Esioul mimicked the gesture, eying her own. “The goats make mine.”

“It’s…” Whatever it was, I hadn’t the nerve to say.

Her answering scoff was deserved.

“Itches like flea,” she spat, clawing at her skirts to reveal pink, irritated calves. “Stinks of dung and death.”

“I’m sorry,” I breathed, the words tasting like nothing.

“Sorry?”

“Yes, sorry. I am. Truly.” Suddenly, it wasn’t Esioul before me, her dark hair morphing to a mess of warm curls whilst her midnight eyes turned the colour of bark. “Sorry for all the spite. Sorry for what you’ve endured. Sorry we both must die.”

She leant forward, knobbly knees indenting the cushions and crawled towards me. I did my best not to wince at the stench of the pits’ yarn, its taint overwhelming the cling of cherry wine and sweat. A hair’s width away, her black eyes bored into me, holding me rapt.

“You no understand.” She spoke slowly, each word pressed through her teeth.

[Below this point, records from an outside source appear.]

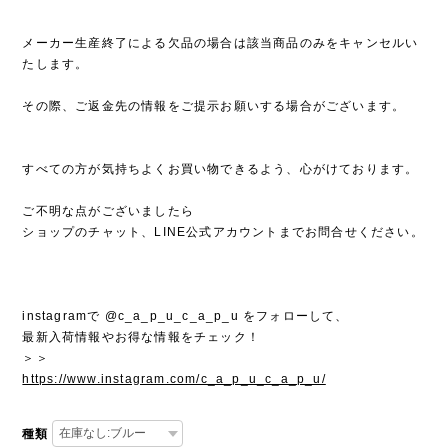
メーカー生産終了による欠品の場合は該当商品のみをキャンセルい
たします。
その際、ご返金先の情報をご提示お願いする場合がございます。
すべての方が気持ちよくお買い物できるよう、心がけております。
ご不明な点がございましたら
ショップのチャット、LINE公式アカウントまでお問合せください。
instagramで @c_a_p_u_c_a_p_u をフォローして、
最新入荷情報やお得な情報をチェック！
＞＞
https://www.instagram.com/c_a_p_u_c_a_p_u/
種類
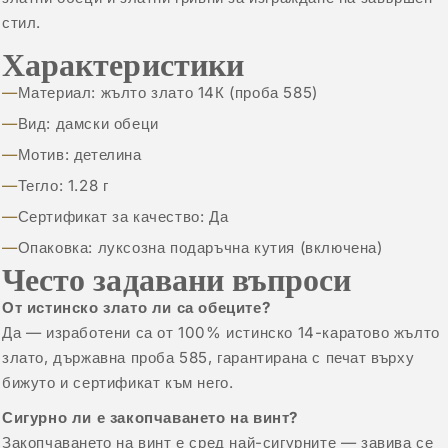
стил.
Характеристики
Материал: жълто злато 14К (проба 585)
Вид: дамски обеци
Мотив: детелина
Тегло: 1.28 г
Сертификат за качество: Да
Опаковка: луксозна подаръчна кутия (включена)
Често задавани въпроси
От истинско злато ли са обеците?
Да — изработени са от 100% истинско 14-каратово жълто
злато, държавна проба 585, гарантирана с печат върху
бижуто и сертификат към него.
Сигурно ли е закопчаването на винт?
Закопчаването на винт е сред най-сигурните — завива се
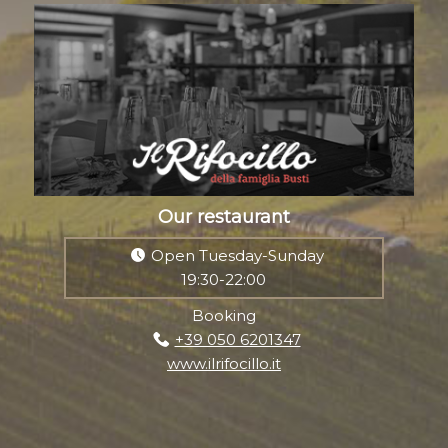
Our restaurant
Open Tuesday-Sunday
19:30-22:00
Booking
+39 050 6201347
www.ilrifocillo.it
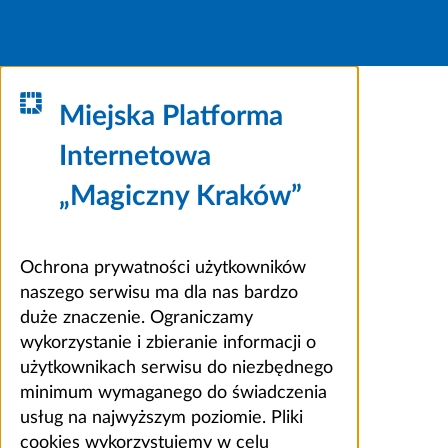
Miejska Platforma
Internetowa
„Magiczny Kraków”
Ochrona prywatności użytkowników
naszego serwisu ma dla nas bardzo
duże znaczenie. Ograniczamy
wykorzystanie i zbieranie informacji o
użytkownikach serwisu do niezbędnego
minimum wymaganego do świadczenia
usług na najwyższym poziomie. Pliki
cookies wykorzystujemy w celu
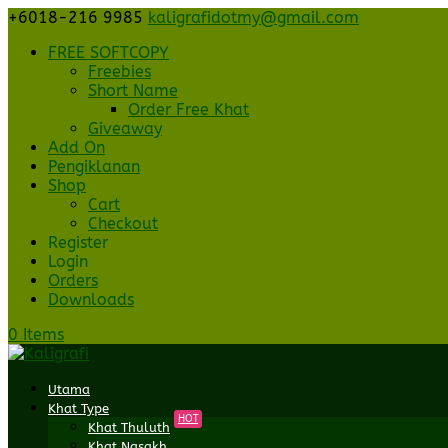
+6018-216 9985
kaligrafidotmy@gmail.com
FREE SOFTCOPY
Freebies
Short Name
Order Free Khat
Giveaway
Add On
Pengiklanan
Shop
Cart
Checkout
Register
Login
Orders
Downloads
0 Items
Utama
Khat Type
HOT
Khat Thuluth
Khat Nasakh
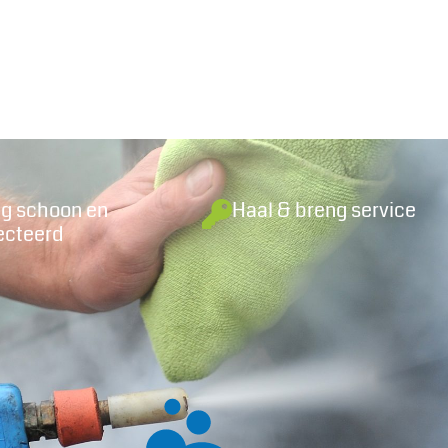
ig schoon en
Haal & breng service
ecteerd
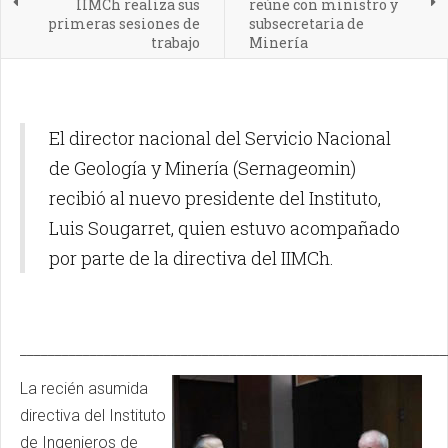
IIMCh realiza sus
reúne con ministro y
primeras sesiones de
subsecretaria de
trabajo
Minería
El director nacional del Servicio Nacional
de Geología y Minería (Sernageomin)
recibió al nuevo presidente del Instituto,
Luis Sougarret, quien estuvo acompañado
por parte de la directiva del IIMCh.
____________________________________________________________
La recién asumida
directiva del Instituto
de Ingenieros de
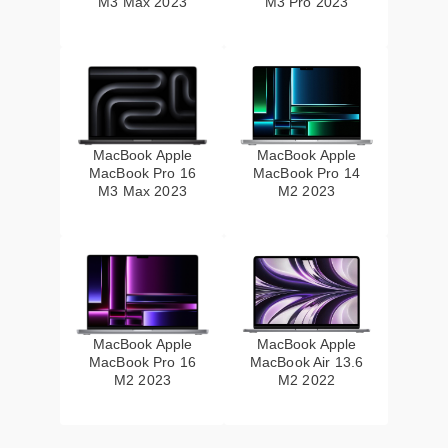
M3 Max 2023
M3 Pro 2023
MacBook Apple
MacBook Apple
MacBook Pro 16
MacBook Pro 14
M3 Max 2023
M2 2023
MacBook Apple
MacBook Apple
MacBook Pro 16
MacBook Air 13.6
M2 2023
M2 2022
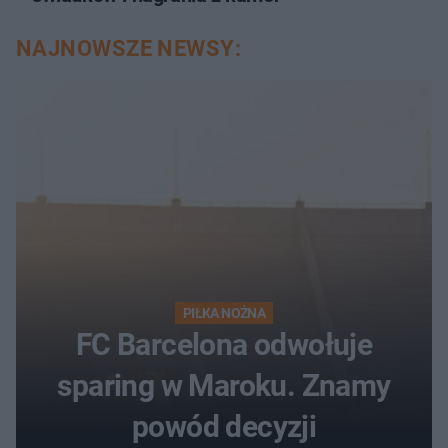
NAJNOWSZE NEWSY:
PIŁKA NOŻNA
FC Barcelona odwołuje
sparing w Maroku. Znamy
powód decyzji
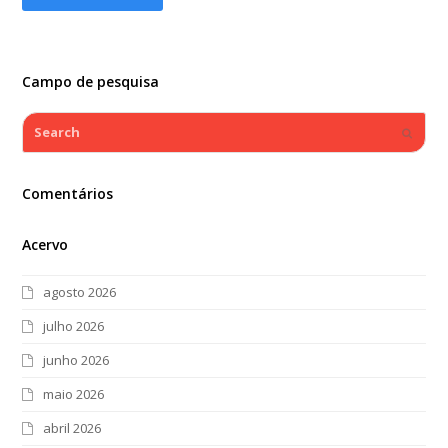
Campo de pesquisa
Search
Submi
Comentários
Acervo
agosto 2026
julho 2026
junho 2026
maio 2026
abril 2026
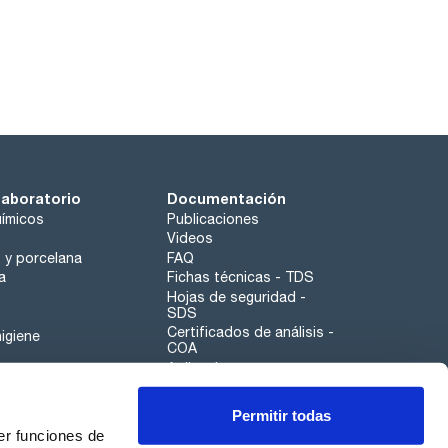
laboratorio
Documentación
ímicos
Publicaciones
Videos
o y porcelana
FAQ
a
Fichas técnicas - TDS
Hojas de seguridad -
SDS
Certificados de análisis -
igiene
COA
Aplicaciones
Tabla Periódica
Permitir todas
Scharlau leathergoods
er funciones de
Canal de denuncias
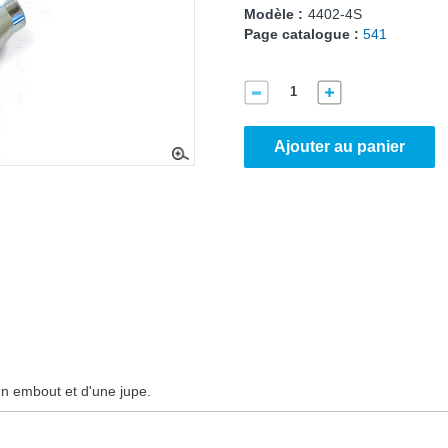
Modèle :
4402-4S
Page catalogue :
541
Ajouter au panier
n embout et d'une jupe.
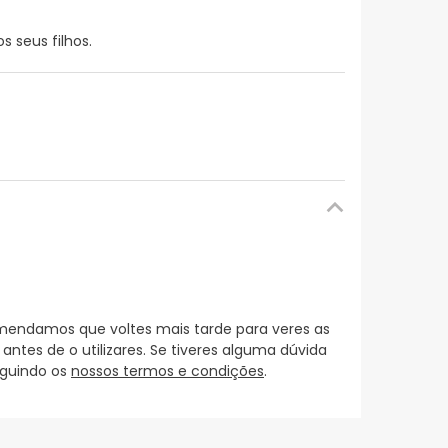
 seus filhos.
mendamos que voltes mais tarde para veres as
es de o utilizares. Se tiveres alguma dúvida
eguindo os
nossos termos e condições
.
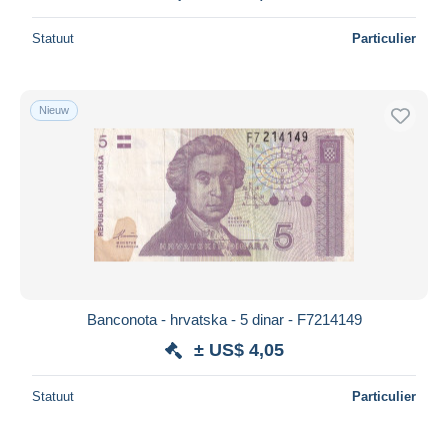
Statuut
Particulier
Nieuw
Banconota - hrvatska - 5 dinar - F7214149
± US$ 4,05
Statuut
Particulier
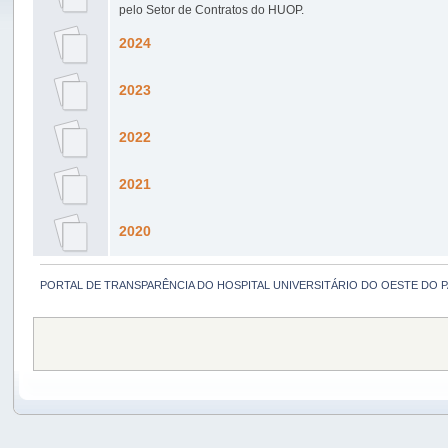
pelo Setor de Contratos do HUOP.
2024
2023
2022
2021
2020
PORTAL DE TRANSPARÊNCIA DO HOSPITAL UNIVERSITÁRIO DO OESTE DO 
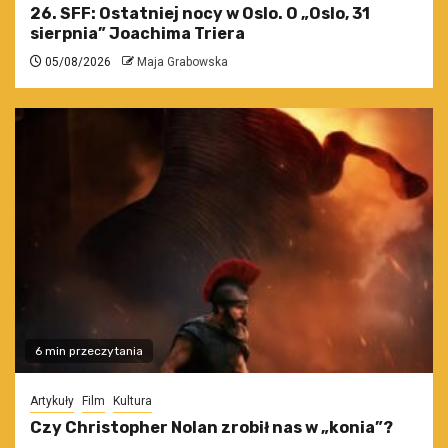
26. SFF: Ostatniej nocy w Oslo. O „Oslo, 31
sierpnia” Joachima Triera
05/08/2026
Maja Grabowska
6 min przeczytania
Artykuły
Film
Kultura
Czy Christopher Nolan zrobił nas w „konia”?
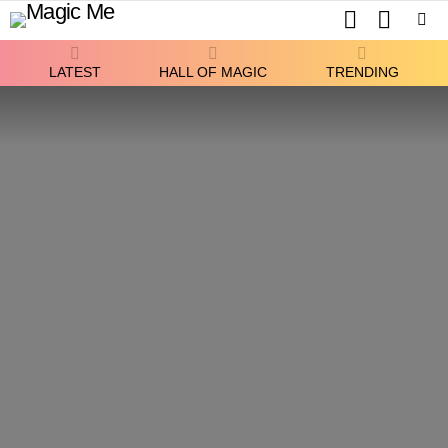
SEARCH
SWITCH
SKIN
Menu
LATEST
HALL OF MAGIC
TRENDING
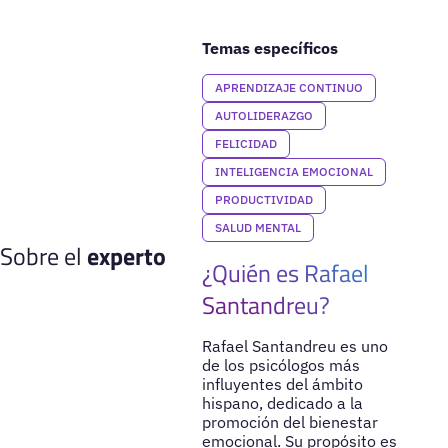
Temas específicos
APRENDIZAJE CONTINUO
AUTOLIDERAZGO
FELICIDAD
INTELIGENCIA EMOCIONAL
PRODUCTIVIDAD
SALUD MENTAL
Sobre el
experto
¿Quién es Rafael
Santandreu?
Rafael Santandreu es uno
de los psicólogos más
influyentes del ámbito
hispano, dedicado a la
promoción del bienestar
emocional. Su propósito es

“I cry not because we die, tusu morōs. I cry because happy.” Her lips spread like oil in water, curving into a grin.

“Soon, I will see them…mea oíkos. I will see them in place of honey and milk, where we use bones of druid to pick at our teeth.”

I jumped as she threw back her head, a raucous laugh erupting from her still-smiling mouth, rebounding off glass and rock to circle our heads. It was a wild, abandoned thing, sending my heart racing.

“Tusu apomor imni! Tusu apomor imni!” she shrieked between bouts of hysterics, shoulders shaking so hard they could shatter.

I desired two things: to either scramble into a shadowy alcove and hide my face until dawn or join her.

But the paxiams gave me no chance to do either. Spears thrust to her neck, they barked orders at her to seal her lips, cease this madness, be silent and good and return back to her flock.

But Esioul kept laughing, and laughing, and laughing.

She laughed when they dragged her away, her smile pulled tight, even as they hauled her through the doors by her long, black hair.

And for a moment, just a moment, I laughed, too.